In the chapter The Monty Hall Problem he talks about how people in business especially will try to make it seem like he's giving you a deal when in fact you do he really isn't. Not to say that businesses do't give deals to undercut their competition and/or gain more of a customer base. This is something my younger boy who runs a Security business was talking about the other day. He saw an ad from a competitor that sounded like a sweet deal. A low price to get a security system installed, and a health alerter "free". Of course, it was something that everyone gets anyway when they get this system. He called and pretended to be a customer to check out the deal, and it turned out that the offer was limited like to two doors and a window, and that any others would cost .... basically twice what his company would charge, but they'd cut you a "deal" and charge what my son would've bid in the first place.
Or some companies advertise "free" installation .... with a three year contract where they charge you an extra $15 a month over what he would charge you .... so you end up paying for your "free" system over time.
I'm sure my buddy who oversees the advertising/production department at a big radio conglomerate knows all of this stuff all too well.

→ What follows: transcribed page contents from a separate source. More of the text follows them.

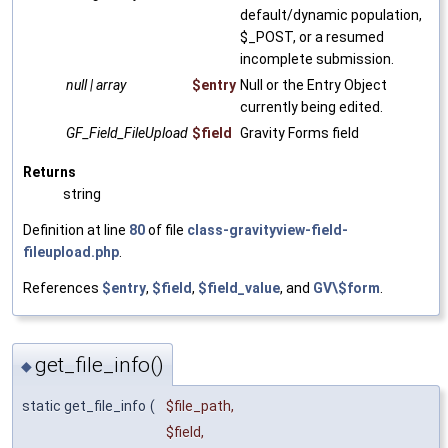
default/dynamic population,
$_POST, or a resumed
incomplete submission.
null | array
$entry
Null or the Entry Object
currently being edited.
GF_Field_FileUpload
$field
Gravity Forms field
Returns
string
Definition at line
80
of file
class-gravityview-field-
fileupload.php
.
References
$entry
,
$field
,
$field_value
, and
GV\$form
.
get_file_info()
◆
static get_file_info
(
$file_path
,
$field
,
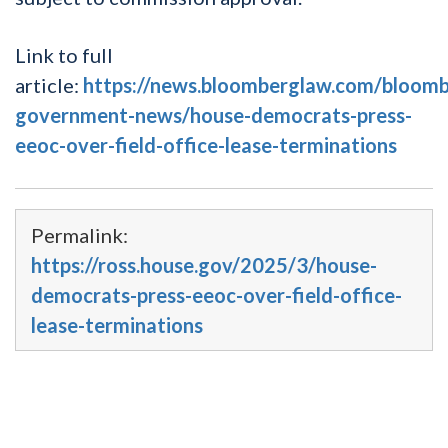
Link to full
article:
https://news.bloomberglaw.com/bloomb
government-news/house-democrats-press-
eeoc-over-field-office-lease-terminations
Permalink:
https://ross.house.gov/2025/3/house-
democrats-press-eeoc-over-field-office-
lease-terminations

Anyway, David talks about how this stuff is as old as the hills -- this making the customer feel like he's getting a deal when in fact he is not. It's all about perception. And he brought up the book "Sharks Don't Get Cancer". Basically you are therefore to buy and consume shark cartlidge to avoid getting cancer. Huge supposed payoff for relatively little, but it adds up for the huskster. David then points out that Buicks don't get cancer either, but nobody goes out and licks Buick bumpers.
Anyway, I found that amusing.
The other quote was when talking about his formal liberalism and his turning point to seeing the light --
"I thought 'the government' was good. What case could I point to to support my feelings? The Emancipation Proclamation and the Voting Rights Act. Then I would have to stop and think.

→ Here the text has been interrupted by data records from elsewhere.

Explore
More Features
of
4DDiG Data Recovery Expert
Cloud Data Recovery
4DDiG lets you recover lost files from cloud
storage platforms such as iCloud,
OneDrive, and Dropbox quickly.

It was, of course, easier to worship my own capacity for 'good thinking' than actually to think, which is to say to compare my actions to my results." (em. mine)He goes on to say that he tired of it and found he preferred the company of those who are proud of their country and proud of their religion (Mamet is a Jew -- but he doesn't only hang out with Jews).
In other words, people who watch Fox News ;-)
Which is more people than those who watch all the others combined.
What did Beck say? We Surround Them.
And they cower when confronted with their lack of depth. Or they implode and then go supernova. Which fortunately just makes it worse. For them.